Uma imagem registrada pela sonda Curiosity, da Agência Espacial Norte-americana (Nasa) em Marte, mostrou uma formação inusitada que levantou curiosidade de usuários do Reddit.

Um tópico na rede social questionou se aquela seria uma "porta" que comprovaria a existência de vida extraterrestre no planeta vizinho. A semelhança gerou discussões na rede, mas logo a possibilidade foi descartada.

Em conversa com o jornal britânico The Daily Telegraph, o professor da Imperial College London, Sanjeev Gupta, que já trabalhou com a missão que levou o Curiosity até Marte, explicou que a "porta" vista na imagem nada mais é do que um processo geológico.

"Essa rachadura é uma fractura. Fracturas do tipo são abundantes em Marte e na Terra", explicou. Ele analisou a imagem a pedido do jornal e certificou que este é apenas um "processo geológico normal" na região.

O especialista também contou que a perspectiva deve ser considerada neste caso e o tamanho da "porta" foi ressaltado pelos pesquisadores da Curiosity quando a imagem foi divulgada.

"Eles ressaltaram o quão pequena as fracturas eram, com entre 30 e 45 centímetros", afirmou.

Jornada do Curiosity

O robô espacial pousou na cratera Gale em agosto de 2012 com a missão de determinar se a região abrigava vida microbiana.

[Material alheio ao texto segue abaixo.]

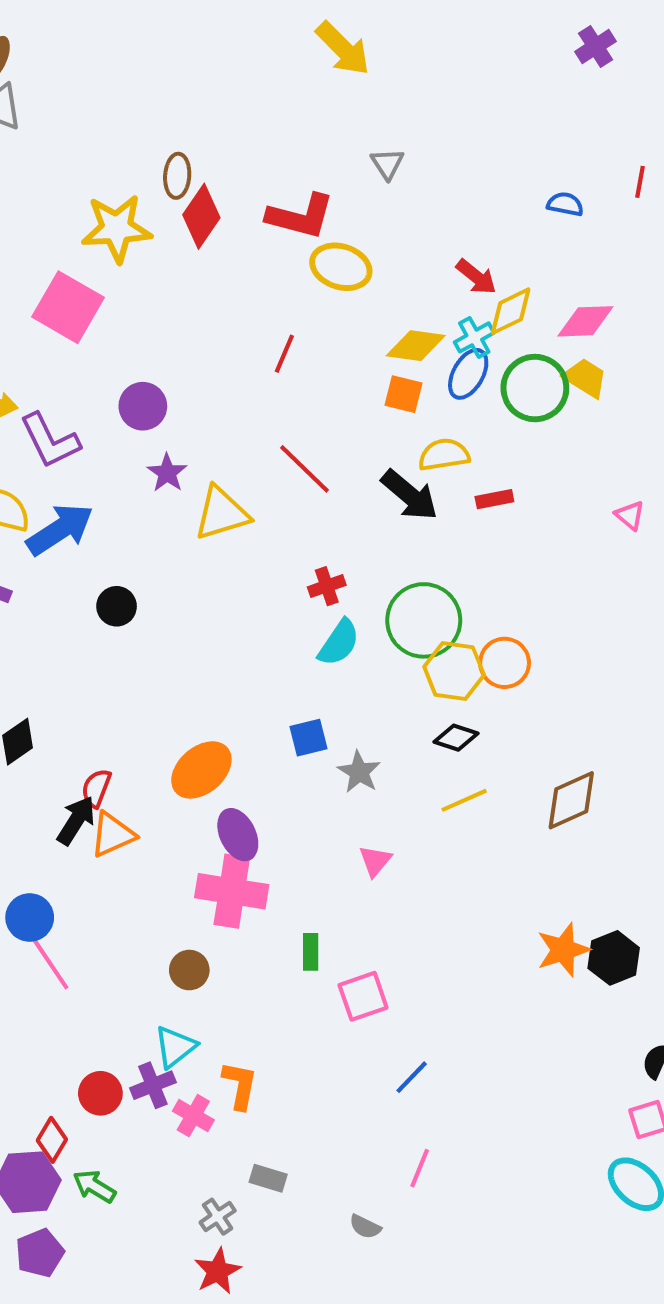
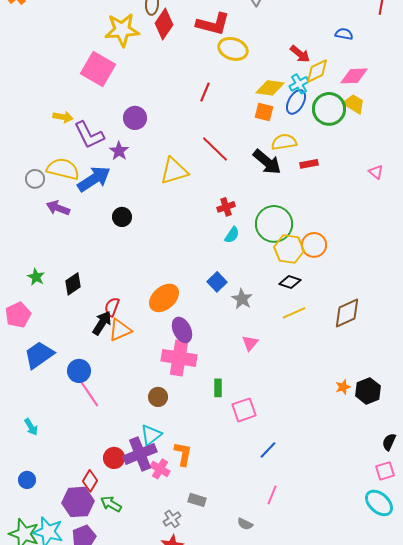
blue semicircle: (565, 204) -> (344, 34), moved
purple star: (167, 473) -> (119, 151), moved
cyan semicircle: (339, 643) -> (232, 235), size x0.7
blue square: (309, 738) -> (217, 282), turned -30
orange star: (563, 950) -> (343, 387), size x0.6
purple cross: (153, 1085) -> (140, 454), size x1.5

Desde então, já atravessou mais de 27,14 km em Marte. O Curiosity descobriu que Gale, na verdade, hospedava um sistema de lago e riacho potencialmente habitável num passado distante.

Desde setembro de 2014, o Curiosity tem escalado uma montanha chamada Monte Sharp. Na prática, o rover está analisando as camadas de rocha, procurando por pistas sobre a transição climática que aconteceu em Marte, de um planeta quente e úmido para o desértico frígido que é hoje.

"O estudo parece ter funcionado", disse Good. A equipe da missão começou recentemente a capturar imagens de inspeção de rodas a cada 3,3 mil pés, o equivalente a mil metros, de terreno percorrido, em vez de a cada 1,6 mil pés (500 m), como era a norma anterior.